Um estudo recente da UE sobre o impacto de dez acordos de livre comércio costurados pelo bloco, incluindo o tratado com o Mercosul, concluiu que o setor agroalimentar da Europa, “especialmente os de laticínios, carne suína, alimentos processados e bebidas”, terão benefícios.
Se os acordos comerciais forem concluídos, segundo o estudo, o valor das exportações agropecuárias da UE aumentaria entre 3,1 bilhões de euros (R$ 19,7 bilhões) e 4,4 bilhões de euros (R$ 27,9 bilhões) até 2032.
O texto pontua que as exportações de carne bovina da UE também aumentariam, chegando a uma diferença líquida (exportação menos importação) de 350 mil toneladas, embora reconheça que existam vulnerabilidades no setor. “A União Europeia continuará sendo o maior exportador de produtos agrícolas do mundo, mesmo depois que o acordo comercial do Mercosul for ratificado”, disse Capuzzi. “E ainda será um exportador líquido de carne bovina.”
As vantagens superam os custos?
A Comissão Europeia defende que o desenvolvimento de novos mercados por meio de relações comerciais consolida a posição do bloco como o maior exportador mundial de produtos agroalimentares.

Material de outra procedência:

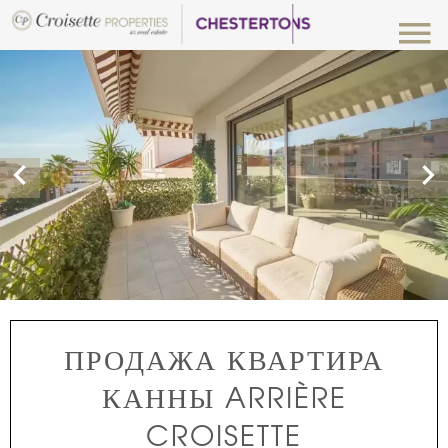
ПРОДАЖА КВАРТИРА
КАННЫ ARRIÈRE
CROISETTE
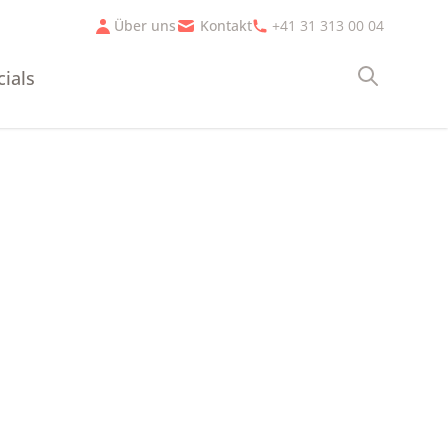
Über uns
Kontakt
+41 31 313 00 04
cials
Suche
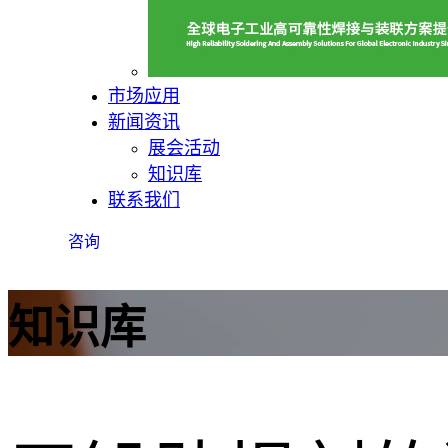
市场应用
新闻资讯
展会活动
知识库
联系我们
咨询
知识库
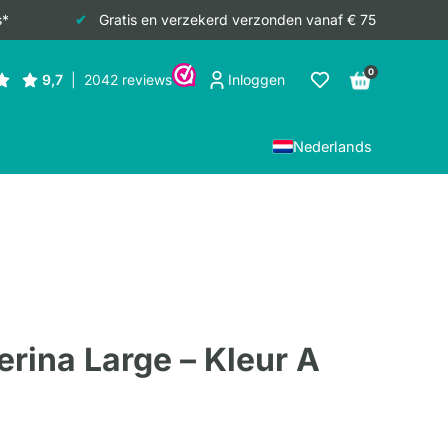
s*
Gratis en verzekerd verzonden vanaf € 75
0
Inloggen
Nederlands
erina Large – Kleur A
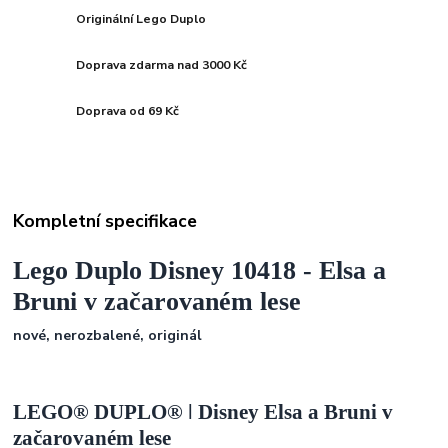
Originální Lego Duplo
Doprava zdarma nad 3000 Kč
Doprava od 69 Kč
Kompletní specifikace
Lego Duplo Disney 10418 - Elsa a
Bruni v začarovaném lese
nové, nerozbalené, originál
LEGO® DUPLO® ǀ Disney Elsa a Bruni v
začarovaném lese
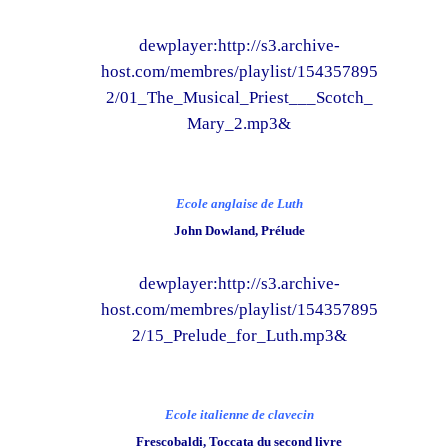
dewplayer:http://s3.archive-
host.com/membres/playlist/154357895
2/01_The_Musical_Priest___Scotch_
Mary_2.mp3&
Ecole anglaise de Luth
John Dowland, Prélude
dewplayer:http://s3.archive-
host.com/membres/playlist/154357895
2/15_Prelude_for_Luth.mp3&
Ecole italienne de clavecin
Frescobaldi, Toccata du second livre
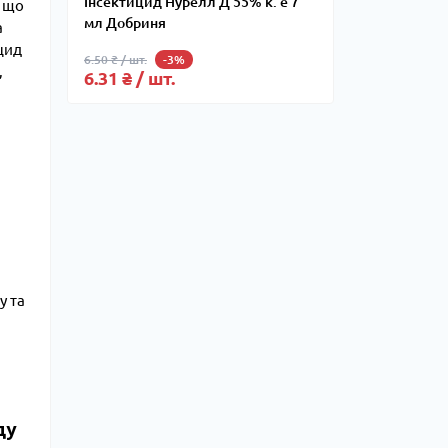
Інсектицид Нурелл Д 55% к. е 7
, що
мл Добриня
а
цид
6.50 ₴ / шт.
-3%
,
6.31 ₴ / шт.
у та
ду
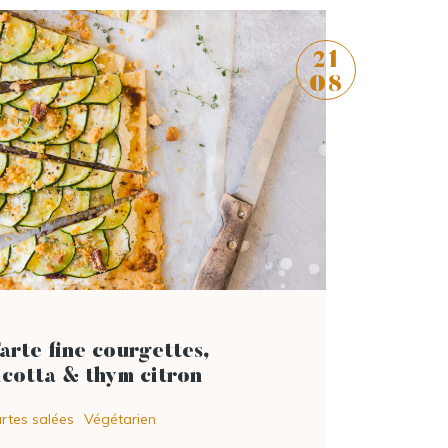
21
08
lire l'article
arte fine courgettes,
icotta & thym citron
rtes salées
Végétarien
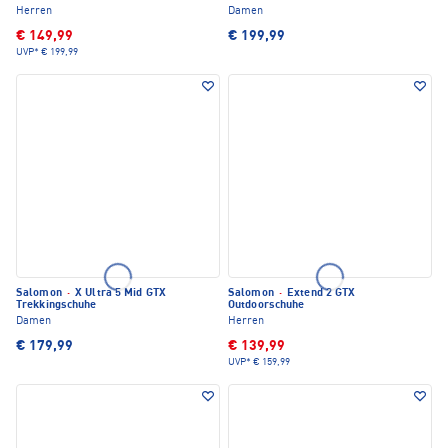
Herren
Damen
€ 149,99
€ 199,99
UVP*
€ 199,99
Salomon
·
X Ultra 5 Mid GTX
Salomon
·
Extend 2 GTX
Trekkingschuhe
Outdoorschuhe
Damen
Herren
€ 179,99
€ 139,99
UVP*
€ 159,99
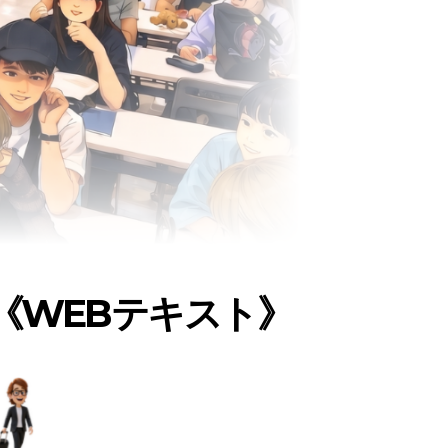
《WEBテキスト》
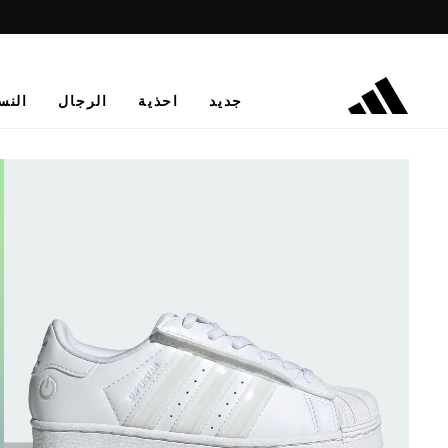
جديد
احذية
الرجال
النس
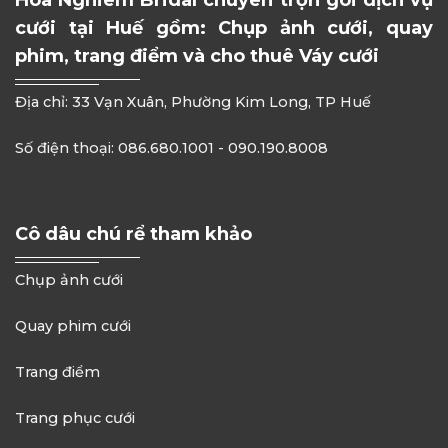
cưới tại Huế gồm: Chụp ảnh cưới, quay
phim, trang điểm và cho thuê Váy cưới
Địa chỉ: 33 Vạn Xuân, Phường Kim Long, TP Huế
Số điện thoại: 086.680.1001 - 090.190.8008
Cô dâu chú rể tham khảo
Chụp ảnh cưới
Quay phim cưới
Trang điểm
Trang phục cưới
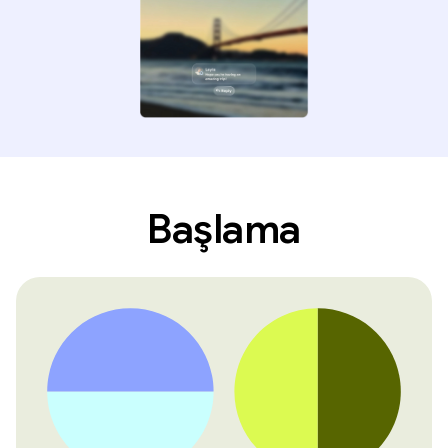
Başlama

Com o retorno de Donald Trump à Casa Branca e sua ameaça de sobretaxar produtos europeus, especialistas acreditam que os acordos comerciais multilaterais são necessários para expandir a base de consumidores do bloco. O impacto sobre a carne bovina, as aves e o açúcar, segundo eles, seria marginal e pode ser atenuado pelo apoio do Estado.
“O acordo geral UE-Mercosul vai muito além da carne bovina e da agricultura, estendendo-se a todos os setores industriais e serviços – de A a Z, de carnes a medicamentos, de veículos a produtos químicos”, disse Hegadorn, da Sciences Po.
“Aqueles que estão analisando o interesse do bloco da UE como um todo estão otimistas quanto aos impactos esperados, tanto em termos de benefícios econômicos domésticos e expansão das opções para o consumidor, quanto por motivos geopolíticos, incluindo a oferta de um contrapeso para a China e os EUA.”